Discrimination of artificial categories structured by family resemblances: a comparative study in people (Homo sapiens) and pigeons (Columba livia).Graduate School of Science and Technology, Chiba University, Chiba, Japan.
Adult humans (Homo sapiens) and pigeons (Columba livia) were trained to discriminate artificial categories that the authors created by mimicking 2 properties of natural categories. One was a family resemblance relationship: The highly variable exemplars, including those that did not have features in common, were structured by a similarity network with the features correlating to one another in each category. The other was a polymorphous rule: No single feature was essential for distinguishing the categories, and all the features overlapped between the categories.

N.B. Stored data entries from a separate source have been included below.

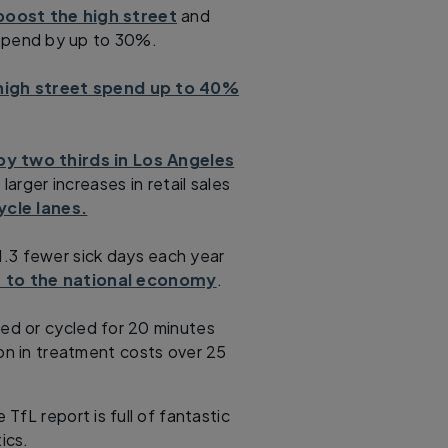
oost the high street
and
 spend by up to 30%.
high street spend up to 40%
by two thirds in Los Angeles
larger increases in retail sales
ycle lanes.
.3 fewer sick days each year
n to the national economy
.
ed or cycled for 20 minutes
on in treatment costs over 25
 TfL report is full of fantastic
tics.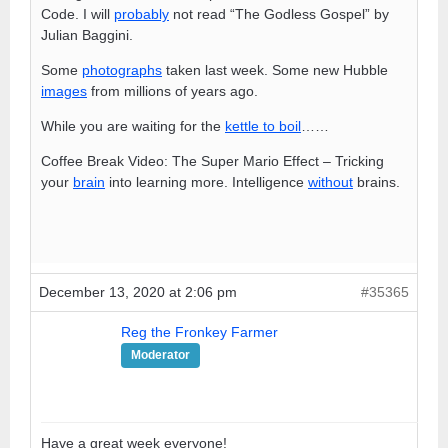
Code. I will
probably
not read “The Godless Gospel” by
Julian Baggini.
Some
photographs
taken last week. Some new Hubble
images
from millions of years ago.
While you are waiting for the
kettle to boil
……
Coffee Break Video: The Super Mario Effect – Tricking
your
brain
into learning more. Intelligence
without
brains.
December 13, 2020 at 2:06 pm
#35365
Reg the Fronkey Farmer
Moderator
Have a great week everyone!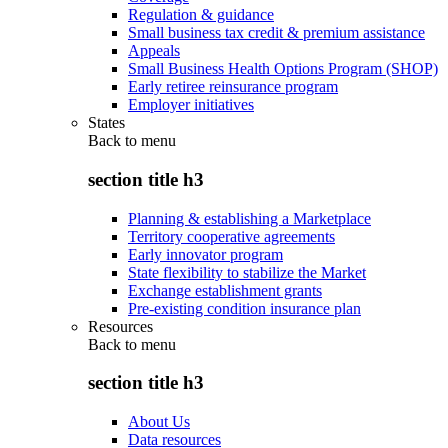
Regulation & guidance
Small business tax credit & premium assistance
Appeals
Small Business Health Options Program (SHOP)
Early retiree reinsurance program
Employer initiatives
States
Back to
menu
section title h3
Planning & establishing a Marketplace
Territory cooperative agreements
Early innovator program
State flexibility to stabilize the Market
Exchange establishment grants
Pre-existing condition insurance plan
Resources
Back to
menu
section title h3
About Us
Data resources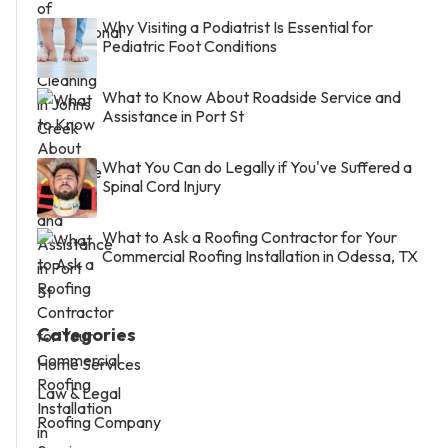
Why Visiting a Podiatrist Is Essential for
Pediatric Foot Conditions
What to Know About Roadside Service and
Assistance in Port St
What You Can do Legally if You've Suffered a
Spinal Cord Injury
What to Ask a Roofing Contractor for Your
Commercial Roofing Installation in Odessa, TX
Categories
Home Services
Law & Legal
Roofing Company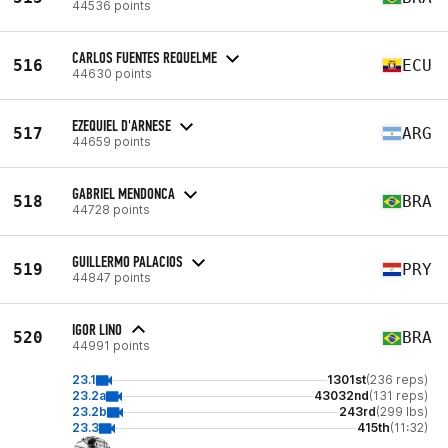
44536 points
CARLOS FUENTES REQUELME
516
ECU
44630 points
EZEQUIEL D'ARNESE
517
ARG
44659 points
GABRIEL MENDONCA
518
BRA
44728 points
GUILLERMO PALACIOS
519
PRY
44847 points
IGOR LINO
520
BRA
44991 points
23.1
1301st
(236 reps)
23.2a
43032nd
(131 reps)
23.2b
243rd
(299 lbs)
23.3
415th
(11:32)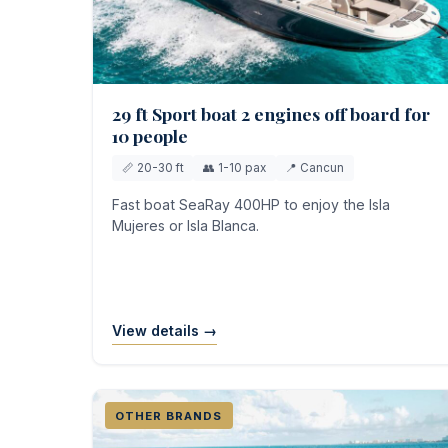
29 ft Sport boat 2 engines off board for
10 people
📏 20-30 ft
👥 1-10 pax
📍 Cancun
Fast boat SeaRay 400HP to enjoy the Isla
Mujeres or Isla Blanca.
View details →
OTHER BRANDS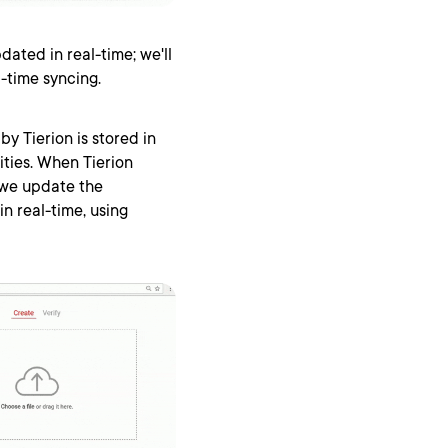
dated in real-time; we'll
l-time syncing.
by Tierion is stored in
ties. When Tierion
 we update the
in real-time, using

Pigeons learned the categories with ease and then showed a prototype effect in accord with the degrees of family resemblance for novel stimuli. Some evidence was also observed for interactive effects of learning of individual exemplars and feature frequencies. Humans had difficulty in learning the categories. The participants who learned the categories generally responded to novel stimuli in an all-or-none fashion on the basis of their acquired classification decision rules. The processes that underlie the classification performances of the 2 species are discussed.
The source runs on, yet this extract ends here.